Allied to the use of canon in the work was a research process that investigated the possibilities of a modal harmony filtered through the conceptual rigour of the canonic principle. Here complexity resulted from simplicity, in that surface harmonic and contrapuntal complexity was generated from an “elementary” process that started from and followed the fundamental principles of mode and canon. The aesthetic aim was to make audible an unbroken line of inheritance joining the surface of the music to its roots. In this way the composition echoes the researcher / composer’s indebtedness, within the field of canon and musical aesthetics, to the practices of, for example, Ockeghem, Webern, Aldo Clementi and Rytis Mazulis.
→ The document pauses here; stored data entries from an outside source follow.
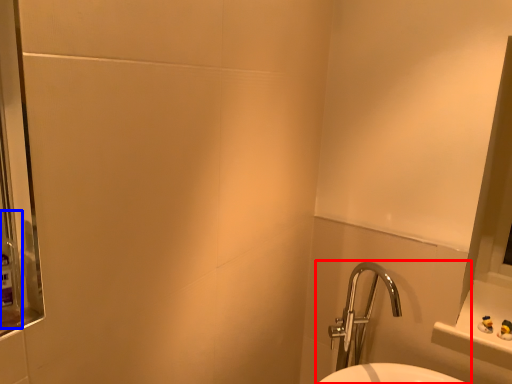 Question: Which object is further to the camera taking this photo, sink (highlighted by a red box) or mouthwash (highlighted by a blue box)?

Choices:
 (A) sink
 (B) mouthwash

Answer: (A) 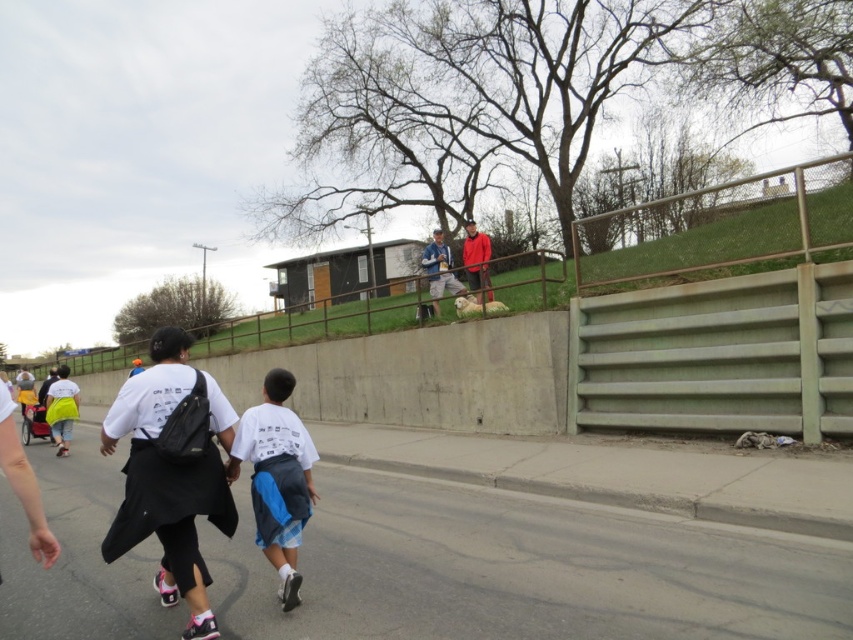 You are a GUI agent. You are given a task and a screenshot of the screen. Output one action in this format:
    pyautogui.click(x=<x>, y=<y>)
    Task: Click on the white cotton shirt at center
    The height and width of the screenshot is (640, 853).
    Given the screenshot: What is the action you would take?
    pyautogui.click(x=277, y=477)

Measure the distance between white cotton shirt at center and camera.

white cotton shirt at center and camera are 13.38 feet apart from each other.

This screenshot has width=853, height=640. I want to click on white cotton shirt at center, so click(x=277, y=477).

Looking at this image, can you confirm if white cotton shirt at center is shorter than matte blue shirt at center?

Indeed, white cotton shirt at center has a lesser height compared to matte blue shirt at center.

Based on the photo, who is more distant from viewer, (292, 554) or (447, 260)?

Positioned behind is point (447, 260).

Describe the element at coordinates (277, 477) in the screenshot. I see `white cotton shirt at center` at that location.

At what (x,y) coordinates should I click in order to perform the action: click on white cotton shirt at center. Please return your answer as a coordinate pair (x, y). Looking at the image, I should click on (277, 477).

Is matte blue shirt at center positioned in front of matte red jacket at upper center?

No, it is behind matte red jacket at upper center.

Between matte blue shirt at center and matte red jacket at upper center, which one appears on the left side from the viewer's perspective?

Positioned to the left is matte blue shirt at center.

Find the location of `matte blue shirt at center`. matte blue shirt at center is located at coordinates (439, 269). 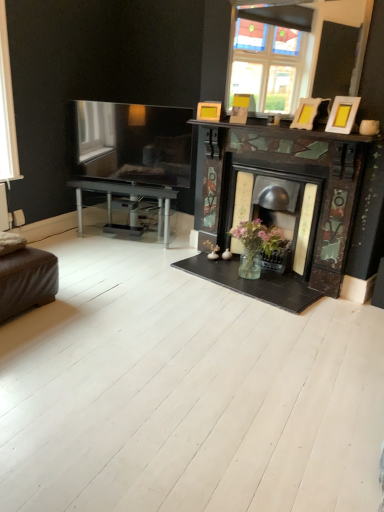 Locate an element on the screen. empty space that is to the right of brown leather ottoman at lower left is located at coordinates point(102,307). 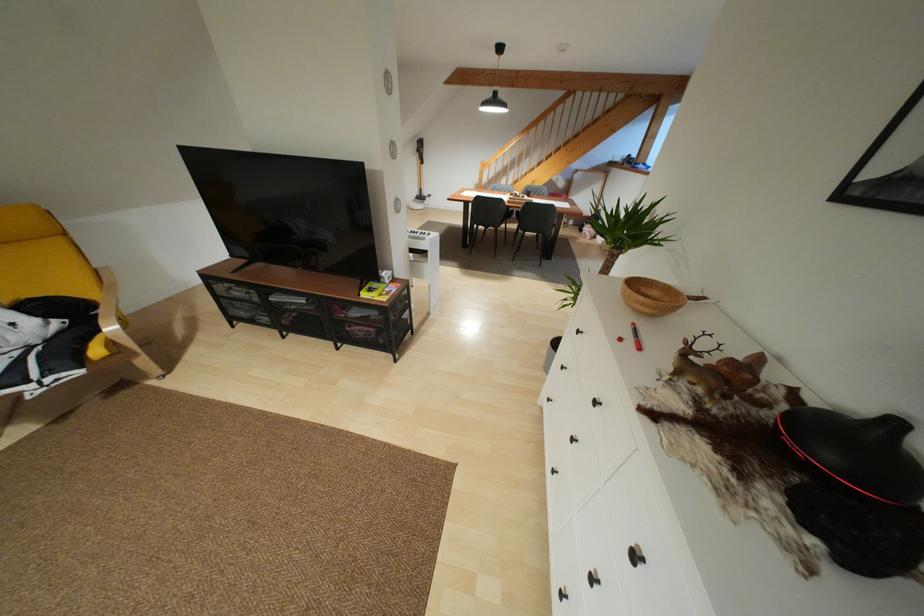 Find where to lift the small yellow box. Please return your answer as a coordinate pair (x, y).

(372, 290) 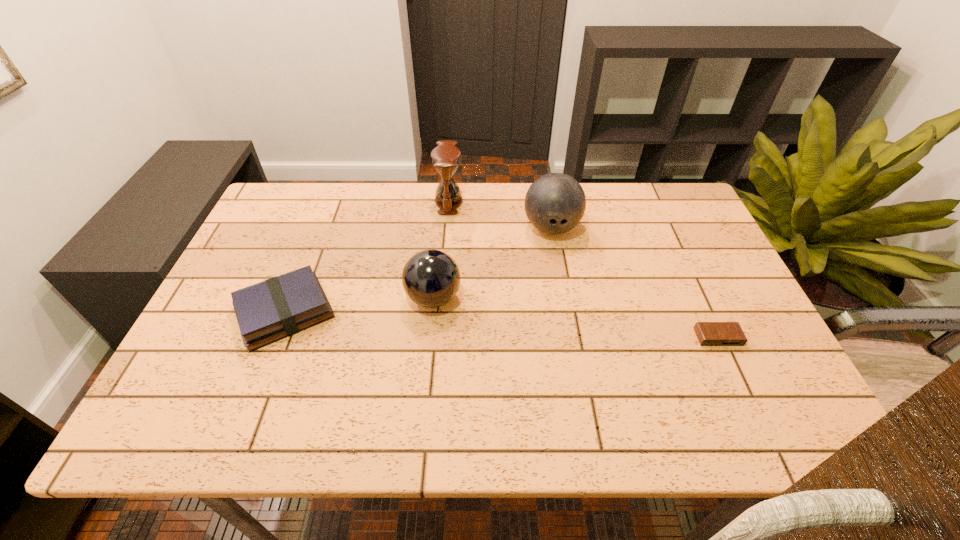 Where is `free spot between the nearer bowling ball and the hourglass`? free spot between the nearer bowling ball and the hourglass is located at coordinates (441, 250).

This screenshot has width=960, height=540. I want to click on vacant area that lies between the nearer bowling ball and the leftmost object, so [359, 305].

Find the location of a particular element. The height and width of the screenshot is (540, 960). free space between the third shortest object and the fourth tallest object is located at coordinates (359, 305).

Where is `vacant area that lies between the hourglass and the leftmost object`? vacant area that lies between the hourglass and the leftmost object is located at coordinates (367, 257).

Identify which object is located as the nearest to the farther bowling ball. Please provide its 2D coordinates. Your answer should be formatted as a tuple, i.e. [(x, y)], where the tuple contains the x and y coordinates of a point satisfying the conditions above.

[(445, 157)]

Image resolution: width=960 pixels, height=540 pixels. Find the location of `the fourth closest object relative to the rightmost object`. the fourth closest object relative to the rightmost object is located at coordinates (279, 307).

Identify the location of free spot that satisfies the following two spatial constraints: 1. on the front side of the hourglass; 2. on the side of the nearer bowling ball with the finger holes. (441, 298). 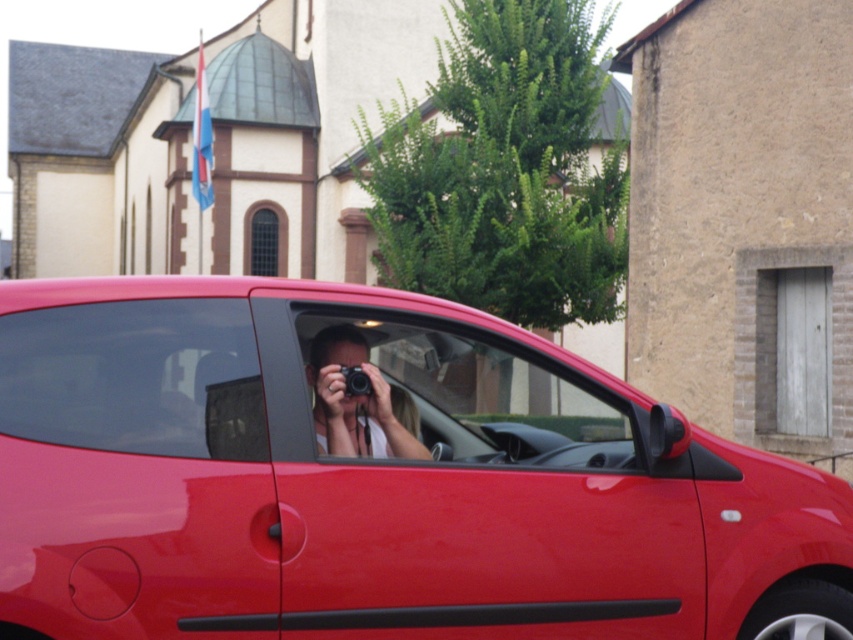 Between point (355, 499) and point (194, 346), which one is positioned in front?

Point (355, 499)

Based on the photo, can you confirm if glossy red car at center is positioned to the left of transparent glass window at center?

Incorrect, glossy red car at center is not on the left side of transparent glass window at center.

The height and width of the screenshot is (640, 853). What do you see at coordinates (374, 477) in the screenshot? I see `glossy red car at center` at bounding box center [374, 477].

Locate an element on the screen. This screenshot has width=853, height=640. glossy red car at center is located at coordinates (374, 477).

Does glossy red car at center come behind transparent glass at center?

No, glossy red car at center is in front of transparent glass at center.

Is glossy red car at center wider than transparent glass at center?

Correct, the width of glossy red car at center exceeds that of transparent glass at center.

Find the location of a particular element. glossy red car at center is located at coordinates (374, 477).

Does transparent glass at center have a lesser height compared to matte black camera at center?

In fact, transparent glass at center may be taller than matte black camera at center.

Between transparent glass at center and matte black camera at center, which one is positioned lower?

transparent glass at center

Image resolution: width=853 pixels, height=640 pixels. Find the location of `transparent glass at center`. transparent glass at center is located at coordinates [x=450, y=397]. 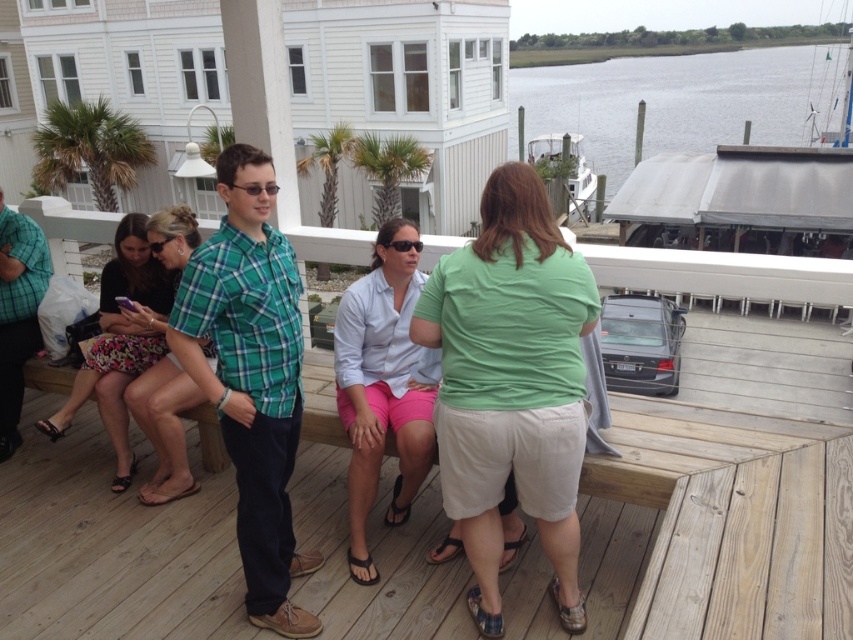 What is located at the coordinates point (511, 385)?

The green cotton shirt at center is located at point (511, 385).

You are trying to find the person wearing the green cotton shirt at center in the group on the wooden deck. Which direction should you look relative to the green plaid shirt at center?

The green cotton shirt at center is positioned on the right side of the green plaid shirt at center, so you should look to the right of the green plaid shirt at center to find the green cotton shirt at center.

You are standing on the wooden deck and want to know which object, the gray water at upper right or the white glossy boat at upper right, is higher in the image. Which one is taller?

Each piece within "Mala punica" takes a different approach to the principles outlined above: "Quae est ista" creates spirals of lines using the same final (or tonic) but different modes; "Ficus protulit" and "Descendi" use the same mode but different finals, creating a dissonance- (or ‘false-relation’-) rich texture that strives rather to be felt as a multiplicity of different consonances. "Hortus conclusus" superimposes three different textures with related but differing canonic and modal procedures.
"Mala punica" was written for the researcher / composer’s vocal ensemble EXAUDI and has been performed by the ensemble complete and in part on many occasions, and recorded for forthcoming commercial release.